It rained briefly yesterday as I headed into the library to pick up some new releases to read. My favorite genre is romance but I love page-turners and mystery but rather watch those genres instead of reading them. I enjoy reading about affection and passion because the novelists do a remarkable job putting those feelings or “capturing the moment” exceptionally well using words without graphics. I find that to be an exceedingly dexterous gift as I enjoy interpretation, literature, and using my imagination.
It has been storming in my life here and there, on some days there’s light rain and if I get lucky enough, a rainbow may appear, but both rain and rainbow don’t stay long. Sometimes it needs to rain as the rain can be used to strengthen our roots and to remind us that life is about developing and improving so without rain every once in a while, there’s no growth or progression.

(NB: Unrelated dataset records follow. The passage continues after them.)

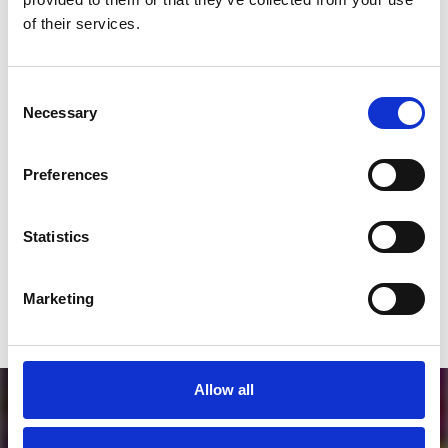
*Follow on Instagram for a free download
of their services.
3
Consent
Necessary
Selection
SEND COMMENT
Preferences
*Soundcloud comment for a free download
Statistics
Who will you follow
(Soundcloud)?
[show]
Marketing
Allow all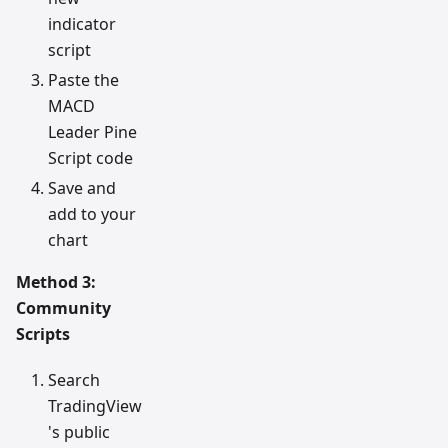
indicator
script
Paste the
MACD
Leader Pine
Script code
Save and
add to your
chart
Method 3:
Community
Scripts
Search
TradingView
's public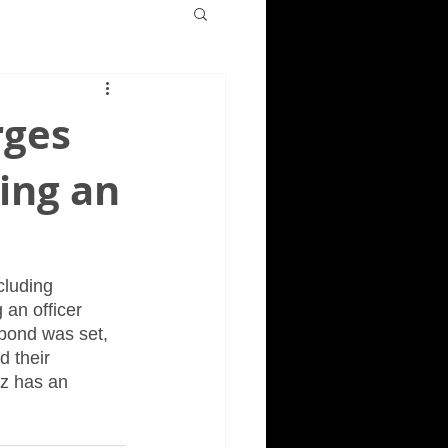
rges
ting an
cluding 
 an officer 
bond was set, 
 their 
ez has an 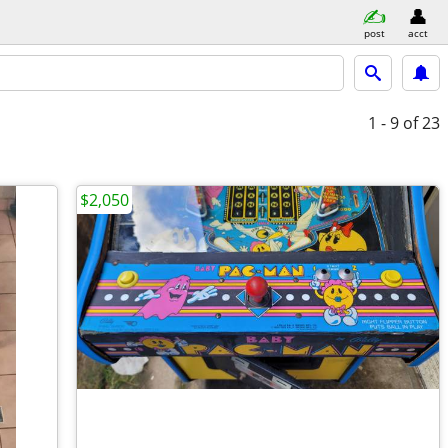
post
acct
1 - 9
of 23
$2,050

I’ve had my share of losses and I’ve mastered the ability to not be attached to things but also people because you don’t really own anything or have any control over any person. People aren’t meant to always be there or part of your entire journey and material things cannot be taken with you when your time is up. I saw a video where a mortician spoke about how she worked at funerals for over 6 years; she shared that even when you are gone, people will still talk about you, good and bad, on that same day too. It’s just the reality of life. So do what you need to do for yourself, don’t let the opinions of others affect you.
As I find myself back in motion, I am finding the courage to change my environment on a daily basis. I don’t want to lose the opportunity to be present with the people who actually love me and are rooting for me consistently without conditions. Instead of looking for answers or closure, I give my focus to healing and accepting that I don’t ever wish to control the future or change the past. The setbacks are just opportunities for us to bounce back. If you are not willing to fail, then you’re never going to succeed because failure is literally part of the process. Be kind to everyone, you never know what they are going through, we all are going through things.
When you get here, I will be more healed and continue to heal. I will welcome you back with open arms; not just parts of you; ALL of you. I want love. I want friendship. I want business partners and a team of powerful people who are emotionally, mentally, and intellectually strong; therefore I will be everything that I want to attract. I am waiting for ME, the best possible version of myself that is so powerful and worthy of honest and genuine connections.
SHE, in her most rectified and authentic state, will always be worth the wait. I am her, she is ME.